As opposed to the situation in Cornwall - good luck finding a single quote where anyone has stated in any thread on this forum that trains in Cornwall do not get busy in the summer, to back up your allegation.
It has been pointed out I don't know how many times that the rolling stock allocations for the summer period are different (just the same as they were in the past - do you think the stock for the London-Newquay trains appear like magic every summer?) and Clarence Yard keeps trying to tell you that an additional nine-car set is available for several months in the middle of the year.

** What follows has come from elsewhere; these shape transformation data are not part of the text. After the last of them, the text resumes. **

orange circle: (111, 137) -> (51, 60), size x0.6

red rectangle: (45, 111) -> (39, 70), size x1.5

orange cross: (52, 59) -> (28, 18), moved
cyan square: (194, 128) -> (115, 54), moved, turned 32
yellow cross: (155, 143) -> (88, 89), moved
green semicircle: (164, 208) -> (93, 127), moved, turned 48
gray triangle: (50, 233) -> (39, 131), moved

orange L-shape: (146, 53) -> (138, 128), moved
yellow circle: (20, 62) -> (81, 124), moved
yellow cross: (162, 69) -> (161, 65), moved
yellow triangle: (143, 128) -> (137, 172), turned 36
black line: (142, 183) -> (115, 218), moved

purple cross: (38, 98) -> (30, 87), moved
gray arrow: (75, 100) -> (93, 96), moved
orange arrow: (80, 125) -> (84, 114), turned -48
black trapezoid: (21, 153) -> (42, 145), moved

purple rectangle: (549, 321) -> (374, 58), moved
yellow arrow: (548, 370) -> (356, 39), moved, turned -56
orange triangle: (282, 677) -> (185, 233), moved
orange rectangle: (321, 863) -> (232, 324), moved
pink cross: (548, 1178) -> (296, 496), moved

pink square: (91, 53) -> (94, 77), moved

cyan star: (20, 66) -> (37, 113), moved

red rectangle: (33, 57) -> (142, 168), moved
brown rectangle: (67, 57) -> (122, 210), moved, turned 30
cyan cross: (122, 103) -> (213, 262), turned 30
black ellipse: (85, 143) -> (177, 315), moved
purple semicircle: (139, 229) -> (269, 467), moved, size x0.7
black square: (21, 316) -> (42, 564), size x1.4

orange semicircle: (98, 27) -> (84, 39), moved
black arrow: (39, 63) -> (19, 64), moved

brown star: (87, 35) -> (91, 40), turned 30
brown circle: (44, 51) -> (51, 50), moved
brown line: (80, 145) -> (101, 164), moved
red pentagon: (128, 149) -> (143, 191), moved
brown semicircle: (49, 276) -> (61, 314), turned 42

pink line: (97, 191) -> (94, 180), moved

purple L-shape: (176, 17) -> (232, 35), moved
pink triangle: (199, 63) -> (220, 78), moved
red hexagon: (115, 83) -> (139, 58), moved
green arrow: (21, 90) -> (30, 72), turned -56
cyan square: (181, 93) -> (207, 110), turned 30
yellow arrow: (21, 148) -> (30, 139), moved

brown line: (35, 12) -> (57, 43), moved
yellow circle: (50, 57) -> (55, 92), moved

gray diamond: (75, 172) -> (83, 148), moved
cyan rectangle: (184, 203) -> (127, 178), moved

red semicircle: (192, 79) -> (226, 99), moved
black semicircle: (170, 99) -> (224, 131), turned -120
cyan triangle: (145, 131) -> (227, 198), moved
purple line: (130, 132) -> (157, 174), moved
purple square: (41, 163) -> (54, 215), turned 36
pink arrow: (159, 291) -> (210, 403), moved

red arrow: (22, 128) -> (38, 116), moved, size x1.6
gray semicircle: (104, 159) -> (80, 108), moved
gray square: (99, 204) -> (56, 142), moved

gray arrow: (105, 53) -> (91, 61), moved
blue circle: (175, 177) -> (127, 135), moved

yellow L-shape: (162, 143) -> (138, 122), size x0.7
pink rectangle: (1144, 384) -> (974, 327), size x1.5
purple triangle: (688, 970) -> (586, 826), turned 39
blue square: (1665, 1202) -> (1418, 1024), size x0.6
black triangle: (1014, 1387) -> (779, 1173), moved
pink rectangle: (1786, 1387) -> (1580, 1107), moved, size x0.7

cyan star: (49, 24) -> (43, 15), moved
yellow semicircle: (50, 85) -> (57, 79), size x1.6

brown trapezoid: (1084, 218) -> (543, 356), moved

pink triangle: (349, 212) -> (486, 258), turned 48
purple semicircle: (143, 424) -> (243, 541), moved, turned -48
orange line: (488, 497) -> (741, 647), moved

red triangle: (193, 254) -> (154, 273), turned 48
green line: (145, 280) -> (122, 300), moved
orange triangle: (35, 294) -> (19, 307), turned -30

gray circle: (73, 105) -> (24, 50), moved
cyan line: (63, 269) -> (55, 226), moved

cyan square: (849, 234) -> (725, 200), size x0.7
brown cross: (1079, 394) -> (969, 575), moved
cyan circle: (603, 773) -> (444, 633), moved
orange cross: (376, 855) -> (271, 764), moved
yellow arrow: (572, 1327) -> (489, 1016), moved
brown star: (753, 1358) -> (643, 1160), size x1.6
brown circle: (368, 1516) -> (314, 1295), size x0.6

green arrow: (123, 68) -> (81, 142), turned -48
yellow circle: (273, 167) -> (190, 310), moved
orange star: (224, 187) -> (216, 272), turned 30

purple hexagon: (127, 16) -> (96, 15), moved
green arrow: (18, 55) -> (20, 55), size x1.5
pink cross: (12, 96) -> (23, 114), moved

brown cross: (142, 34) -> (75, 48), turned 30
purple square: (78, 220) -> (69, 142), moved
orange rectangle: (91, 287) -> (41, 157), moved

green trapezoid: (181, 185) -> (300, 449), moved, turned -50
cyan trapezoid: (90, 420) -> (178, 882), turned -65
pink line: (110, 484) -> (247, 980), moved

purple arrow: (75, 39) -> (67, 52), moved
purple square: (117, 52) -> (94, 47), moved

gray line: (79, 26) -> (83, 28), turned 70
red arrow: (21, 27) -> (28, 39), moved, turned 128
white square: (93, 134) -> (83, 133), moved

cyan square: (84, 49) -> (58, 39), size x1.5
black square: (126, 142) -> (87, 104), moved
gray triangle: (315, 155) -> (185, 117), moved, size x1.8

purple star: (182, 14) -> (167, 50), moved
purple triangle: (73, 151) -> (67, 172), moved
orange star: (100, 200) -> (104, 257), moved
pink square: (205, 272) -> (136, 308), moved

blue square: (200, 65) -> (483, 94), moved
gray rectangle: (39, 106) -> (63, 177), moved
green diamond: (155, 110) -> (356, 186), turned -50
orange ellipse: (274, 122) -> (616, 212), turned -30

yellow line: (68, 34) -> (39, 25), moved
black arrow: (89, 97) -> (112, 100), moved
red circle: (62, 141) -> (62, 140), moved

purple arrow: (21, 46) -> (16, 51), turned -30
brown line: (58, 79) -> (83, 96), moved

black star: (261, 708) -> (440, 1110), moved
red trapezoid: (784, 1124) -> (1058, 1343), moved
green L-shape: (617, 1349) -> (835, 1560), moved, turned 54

Maybe you should come on a peak train to Great Malvern and see why GWR diagrams a nine-car IET on them - because all the nine-car sets on off-peak Cotswold Line trains that irishrail keeps going on about (so much for no one mentioning them) scarcely existed before the timetable change and they don't exist now, as the diagrams changed the other week, as the timetable is no longer based in large part on what HSTs used to do.
About three-quarters of Cotswold Line services are five-car and guess when the other 25%, worked by nine-cars, are running - weekday peaks and the busiest times at weekends. Amazing, who'd have thought that...
Some of us have enough common sense not to demand laughable over-provision of seating capacity at times of the day when it is not needed - again, just show me a single quote from this forum where anyone has ever demanded nine-car trains all day on most services or every service running west of Oxford.
The only people interested in gold-plating are the ones demanding that trains between London and Cornwall should have nine cars all the way, all day. And please don't give us the 'we don't mean all of the trains' line yet again - work though the diagrams and a train that is quiet one way pr part of the way is likely to be very busy going in the other direction.
'To be fair...'
You are joking, aren't you?
No one has ever said that the Cotswold Line needed nine-car trains all day, or most of the day, or anything like that, have they?
You were told by me months ago (because I actually did the maths, instead of spraying around unfounded claims) that even under the interim way of operating, with IETs taking over the HST/180/Turbo-based timetable, that over 60% of Cotswold Line services were already worked by five-car IETs. You were also told that figure would go up to at least 70% come December, and a few late changes to allocations have pushed that to about 75% now.
Which "few morning ones off Penzance" do you mean? None of the IET departures from Penzance before 9am is worked by a set that comes from Plymouth, so far as I can see. And the trains then have to work back from London in the other direction. Guess what times the early trains up from Penzance return from Paddington, unless they all are all being sent straight to the depot to be replaced by a fresh formation out of North Pole? That's right, the 10.04, 12.04 and 14.04 departures. While the late-morning trains from the South West then work back in the late afternoon...
So all those trains from London in late afternoon and early evening the previous day down to Cornwall and all the early trains they form back out out of Penzance would have to be nine-car sets in order for those trains in the middle of the day from London to be nine-car - so much for some nine-cars, or a few nine-cars.
Work through the whole day's timetable and the only thing there would be few of would be trains between Paddington and Penzance not worked by a nine-car set.